How we went from capturing invoices to processing any kind of document
“We help you automate your accounting.” – In the beginning, Parashift was all about accounting, and thus to a large extent about processing invoices. With a few machine learning (ML) models, good results could already be achieved. However, additional customer requirements eventually led to a fundamentally different, innovative technological approach.
In the beginning, the capabilities of the Parashift Platform were different than they are today
In order to have a universal, horizontal solution that could handle any type of document out-of-the-box, a powerful solution had to be built.
More data fields, please! More document types, please!
Initially, the entire engine was driven by three individual ML models for the following predictions:
- ML model 1: Prediction of all header data, i.e. invoice and order number, invoice and delivery date, and total amount
- ML model 2: Prediction of line items
- ML model 3: Prediction for the sender who sent the invoice
For a quick start, the three ML models delivered good results.
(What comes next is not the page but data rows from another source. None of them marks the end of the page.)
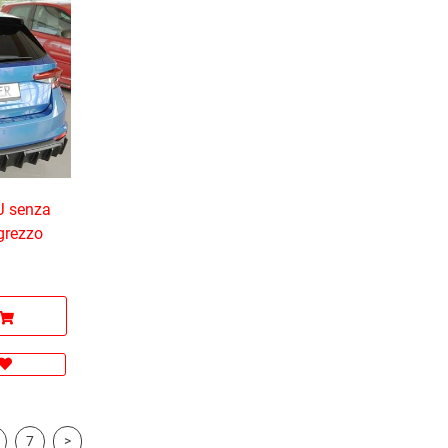
PJ senza
 grezzo
7
>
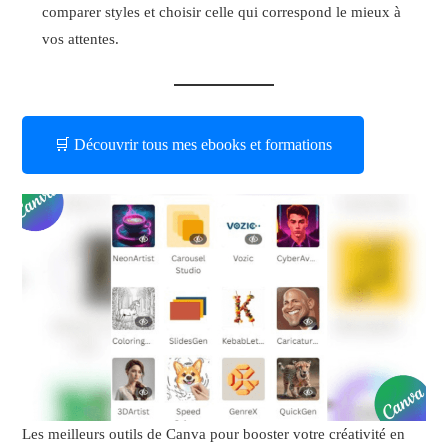
comparer styles et choisir celle qui correspond le mieux à
vos attentes.
🛒 Découvrir tous mes ebooks et formations
Les meilleurs outils de Canva pour booster votre créativité en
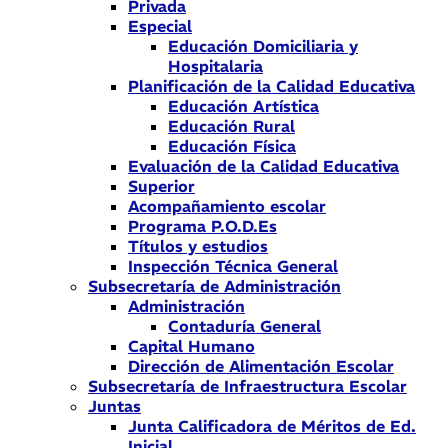
Privada
Especial
Educación Domiciliaria y
Hospitalaria
Planificación de la Calidad Educativa
Educación Artística
Educación Rural
Educación Física
Evaluación de la Calidad Educativa
Superior
Acompañamiento escolar
Programa P.O.D.Es
Títulos y estudios
Inspección Técnica General
Subsecretaría de Administración
Administración
Contaduría General
Capital Humano
Dirección de Alimentación Escolar
Subsecretaría de Infraestructura Escolar
Juntas
Junta Calificadora de Méritos de Ed.
Inicial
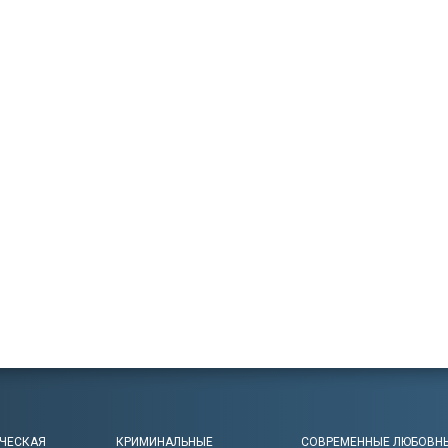
ЧЕСКАЯ
КРИМИНАЛЬНЫЕ
СОВРЕМЕННЫЕ ЛЮБОВН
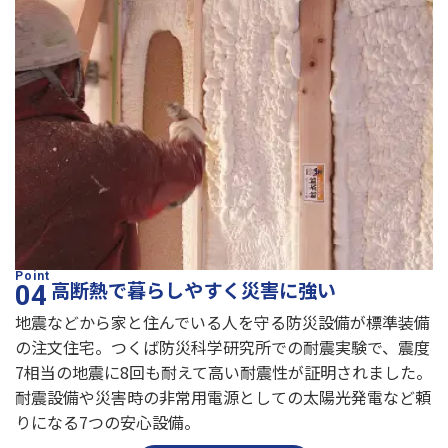
高断熱で暮らしやすく災害に強い
地震などから家と住んでいる人を守る防災設備が標準装備
の注文住宅。つくば防災科学研究所での耐震実験で、震度
7相当の地震に8回も耐えて高い耐震性が証明されました。
耐震設備や災害時の非常用電源としての太陽光発電など頼
りになる7つの安心設備。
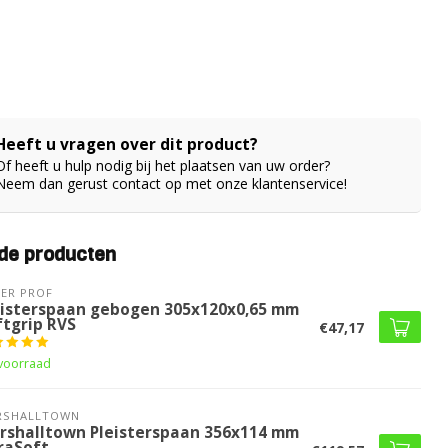
Heeft u vragen over dit product?
Of heeft u hulp nodig bij het plaatsen van uw order?
Neem dan gerust contact op met onze klantenservice!
de producten
ER PROF 
eisterspaan gebogen 305x120x0,65 mm
ftgrip RVS
€47,17
voorraad
RSHALLTOWN
rshalltown Pleisterspaan 356x114 mm
raSoft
However, customers’ requirements for Parashift’s solution gradually became more extensive, including the following problems and requests from customers:
- “We need to extract additional data fields, we also need fields X and Y.”
- “We need to extract such and such reference.”
- “We want to extract more specific line items.”
- “We want to extract other document types besides invoices, such as delivery bills and purchase orders.”
- “We need the exact data of document types like delivery bills and purchase orders to make our invoice process work.“
The interest in the principle of “throwing any type of document at a cloud platform and extracting the information from it” was immense.
Big challenge to build a powerful solution
Parashift faced the big challenge of building the right solution. The problem here was that if the same principle had been followed as with the three ML models for each new document type, this would not only have meant building three new ML models for all predictions. At the same time, the training of data fields would also have had to start from scratch. And this for each new document type. The effort would have been enormous and the endeavor would never have been scalable.
ML models not by document type, but by data field
Parashift came up with the idea of sharing and overlaying as much data as possible (but never the actual data, of course) to create and train ML models not by document type, but rather by field unit. Swarm learning technology was born.
With this breakthrough methodology, an invoice date, for example, can be trained and then reused in any other, arbitrary document type. So, for example, if a supplier receives a letter from a customer complaining about their invoice, they can simply use the pre-trained field and automatically extract the invoice number from the letter.
A universal, horizontal solution for all document types
Thanks to Swarm Learning and the powerful, AI technologies behind it, new document types can be started quickly, document types can be changed easily and new fields can be added. Quite simply and with just a few clicks. And not just with invoices, as was the case at the beginning, but with any type of document.